As the temperatures begin to rise in Las Vegas, pet owners must be more and more aware of the signs of heat stroke in dogs, as this condition can easily be fatal. One of the most common causes of heat stroke in the Las Vegas area is dogs being left in hot cars (even for very short periods of time) as well as being left outside in years that have no shade or shelter. Dogs cannot cool themselves by sweating the way humans do, and instead they pant in order to keep themselves cool. In a stuffy car, even if the windows are cracked, the temperatures will go over 110 degrees on a day when it is 85 degrees outside, and on a typical 100 degree Las Vegas day the temperature inside the car will reach 140 degrees in less than 15 minutes. This is enough to send completely healthy animals into cardiac arrest and heat stroke in a very short period of time, as they cannot effectively cool their bodies off in that environment. We urge you to never leave your dog in the car when you are not also inside it, even for “only a moment.” Additionally, we urge you to not leave your dog outside in the yard for any extended period of time in the Las Vegas summer, as temperatures are far too hot for most dogs to survive very long without shelter.
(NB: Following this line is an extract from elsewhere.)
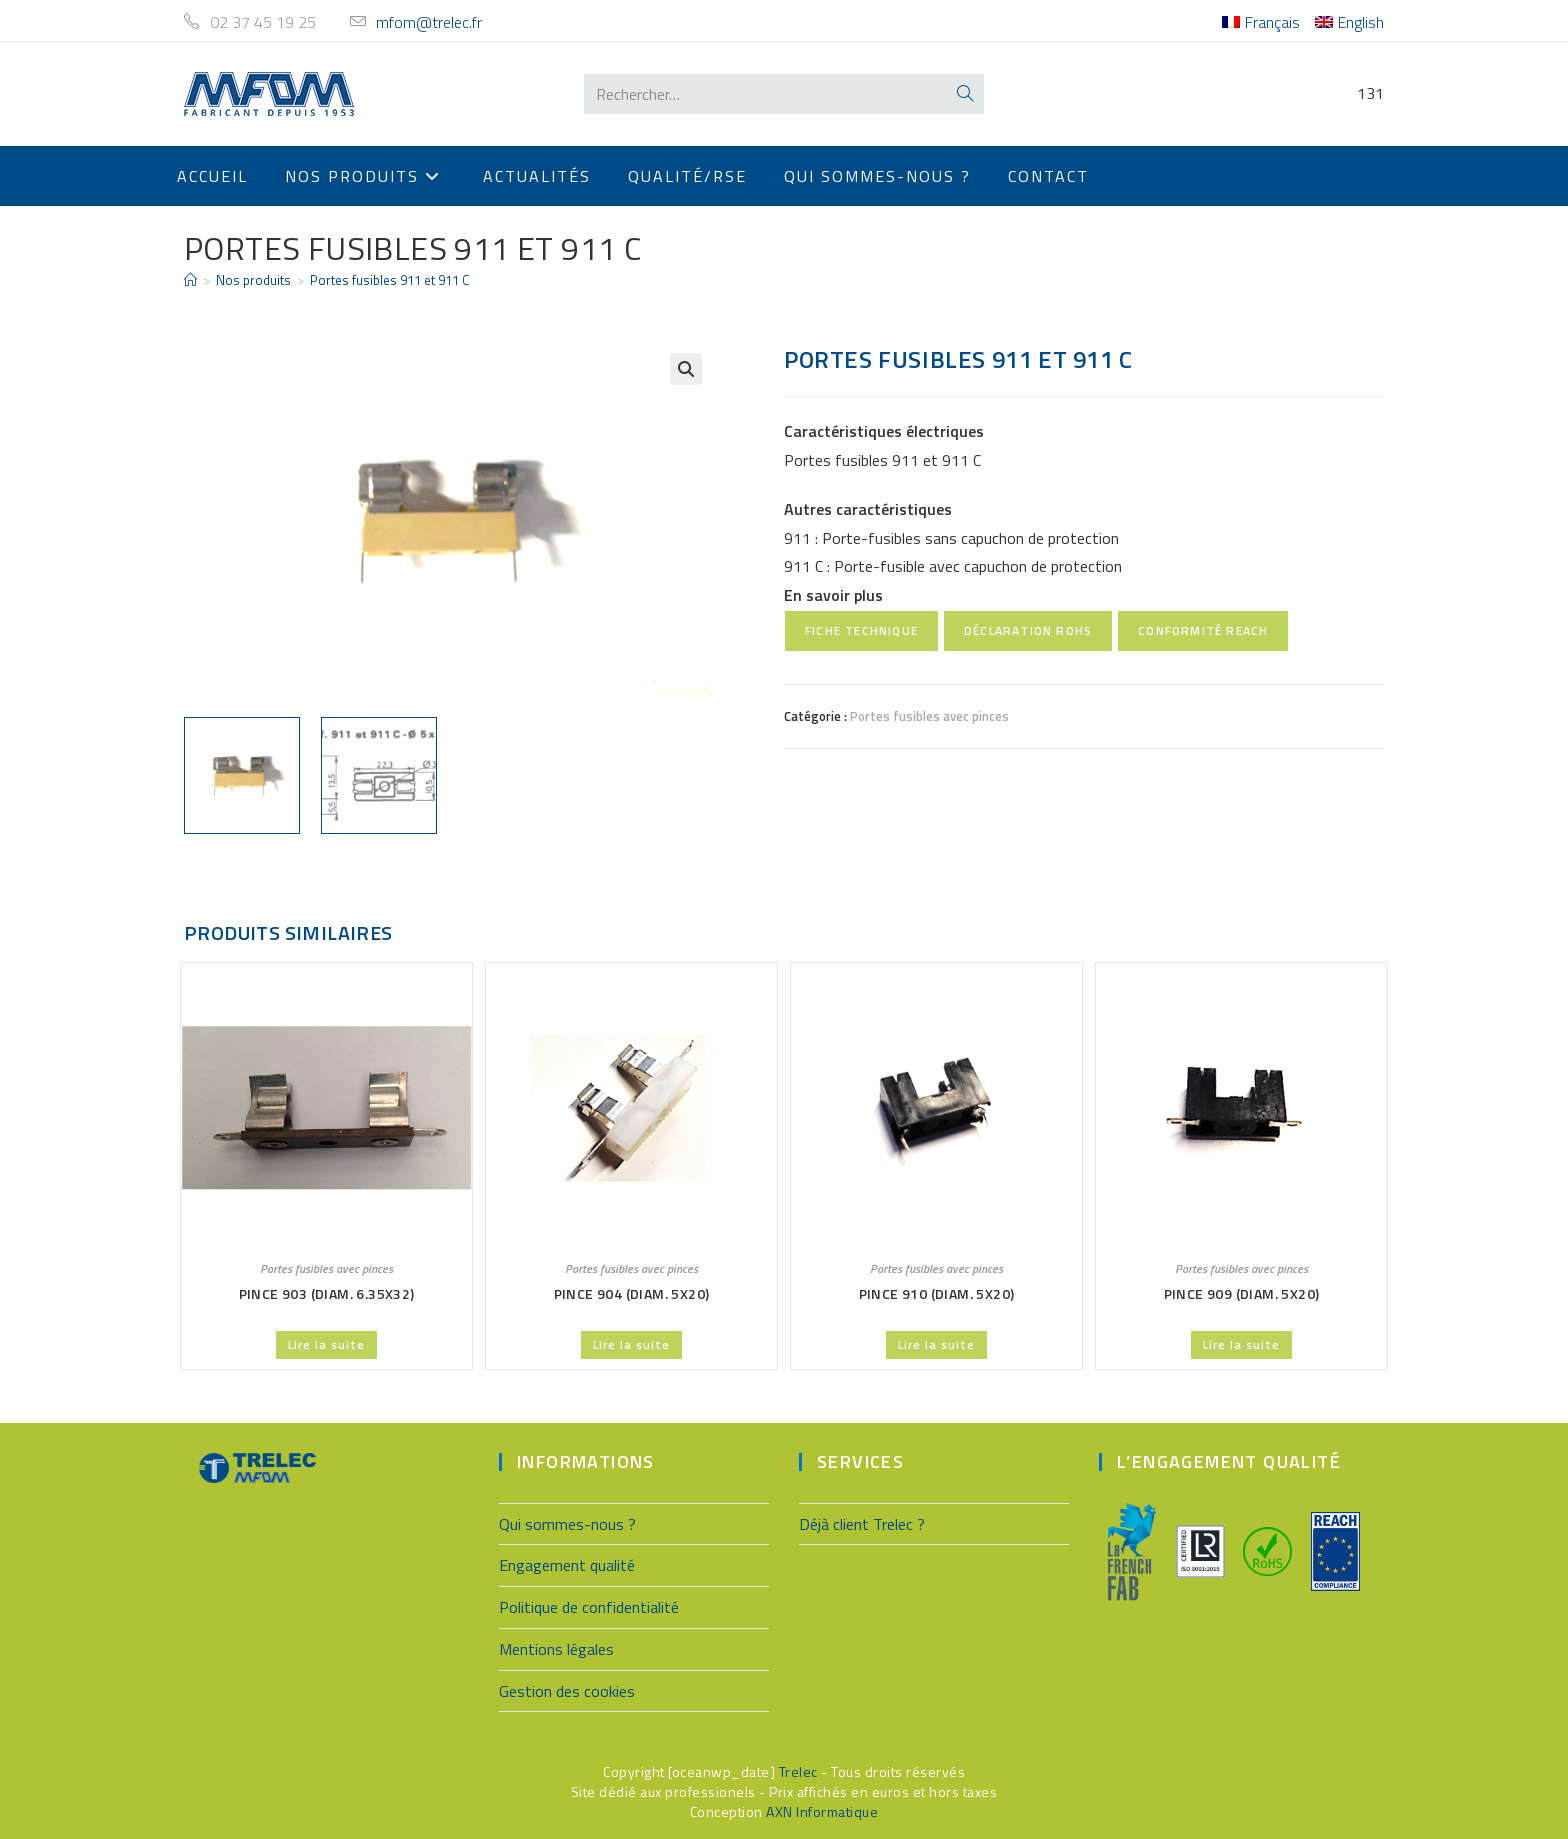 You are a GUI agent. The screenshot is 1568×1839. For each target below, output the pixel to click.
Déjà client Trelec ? (862, 1522)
The following types of dogs are more prone to heatstroke, and cannot be left in the heat even as long as other types of dogs:
- dogs with short snouts
- fatter/heavy muscle dogs
- long-haired breeds
- old/young dogs
- dogs with certain diseases/on certain medication
If you see a dog locked in a hot car, immediately call the police at 911 and request that they arrive immediately at the location. The animal may go into heatstroke within minutes, so act quickly. If you see an animal with the signs of heatstroke:
- heavy panting
- profuse salivation
- rapid pulse
- very red gums/tongue
- lack of coordination
- reluctance/inability to rise after collapsing
- loss of consciousness
Then immediately perform the following actions. Get the animal into the shade and douse their body with cool (but not cold) water. Allow them to drink small amounts of cool water, and continue dousing them until their breathing returns to normal. Immediately bring them to the nearest veterinarian or animal emergency room.